■ **THE TASK**
In the listing, find every line that has the string "Platform" and copy it.

■ **DATA TO USE**
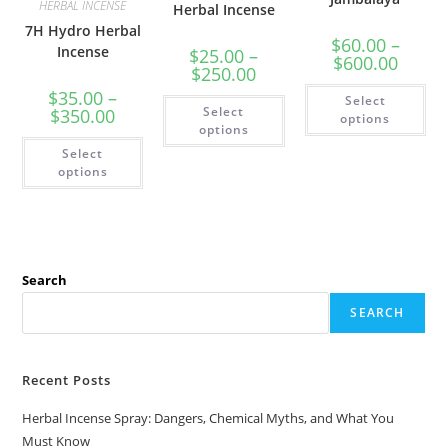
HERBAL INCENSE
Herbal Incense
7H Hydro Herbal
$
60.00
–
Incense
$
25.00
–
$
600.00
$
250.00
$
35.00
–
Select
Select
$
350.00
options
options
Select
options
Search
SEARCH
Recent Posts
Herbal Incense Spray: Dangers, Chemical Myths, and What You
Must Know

...

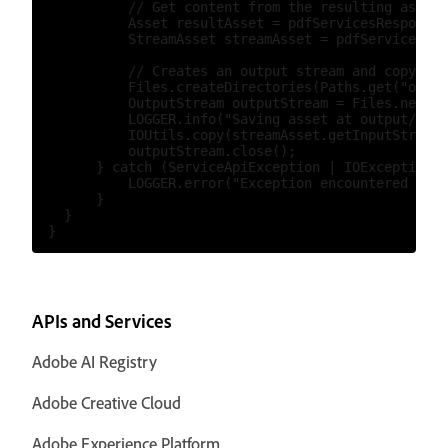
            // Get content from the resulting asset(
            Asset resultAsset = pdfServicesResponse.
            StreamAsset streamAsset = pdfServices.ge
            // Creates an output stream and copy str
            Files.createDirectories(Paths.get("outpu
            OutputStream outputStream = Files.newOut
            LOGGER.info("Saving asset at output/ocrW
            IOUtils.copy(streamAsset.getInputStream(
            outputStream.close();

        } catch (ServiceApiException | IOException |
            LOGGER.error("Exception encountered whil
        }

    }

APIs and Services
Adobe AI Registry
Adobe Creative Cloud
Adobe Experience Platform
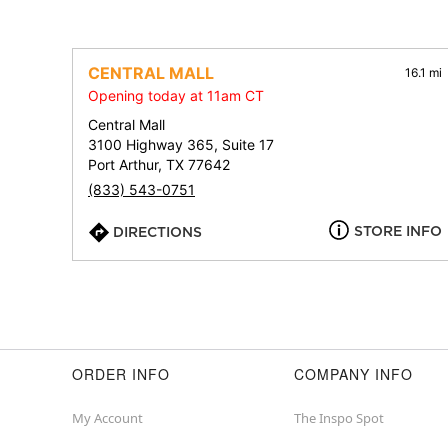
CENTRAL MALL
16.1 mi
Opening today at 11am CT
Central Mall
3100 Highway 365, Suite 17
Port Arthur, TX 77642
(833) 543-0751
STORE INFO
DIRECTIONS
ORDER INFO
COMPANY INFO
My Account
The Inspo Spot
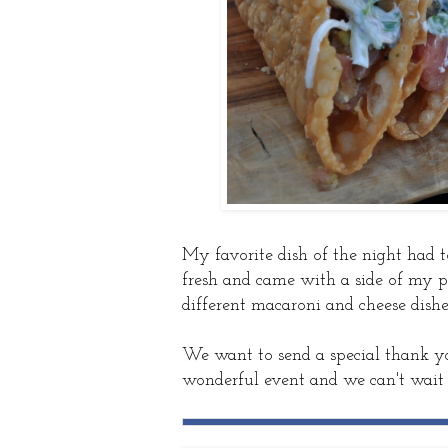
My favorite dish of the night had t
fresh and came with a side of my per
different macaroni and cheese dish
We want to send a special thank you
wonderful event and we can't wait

...

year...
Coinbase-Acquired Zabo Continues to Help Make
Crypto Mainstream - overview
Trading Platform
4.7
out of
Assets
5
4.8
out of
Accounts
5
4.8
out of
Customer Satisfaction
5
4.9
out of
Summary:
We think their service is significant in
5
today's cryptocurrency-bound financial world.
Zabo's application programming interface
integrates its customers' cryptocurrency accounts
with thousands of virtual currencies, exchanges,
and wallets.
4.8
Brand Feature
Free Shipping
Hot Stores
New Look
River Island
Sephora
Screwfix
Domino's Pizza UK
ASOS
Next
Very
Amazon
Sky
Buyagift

■ **WRITTEN RESPONSE**
Adobe Experience Platform
Trading Platform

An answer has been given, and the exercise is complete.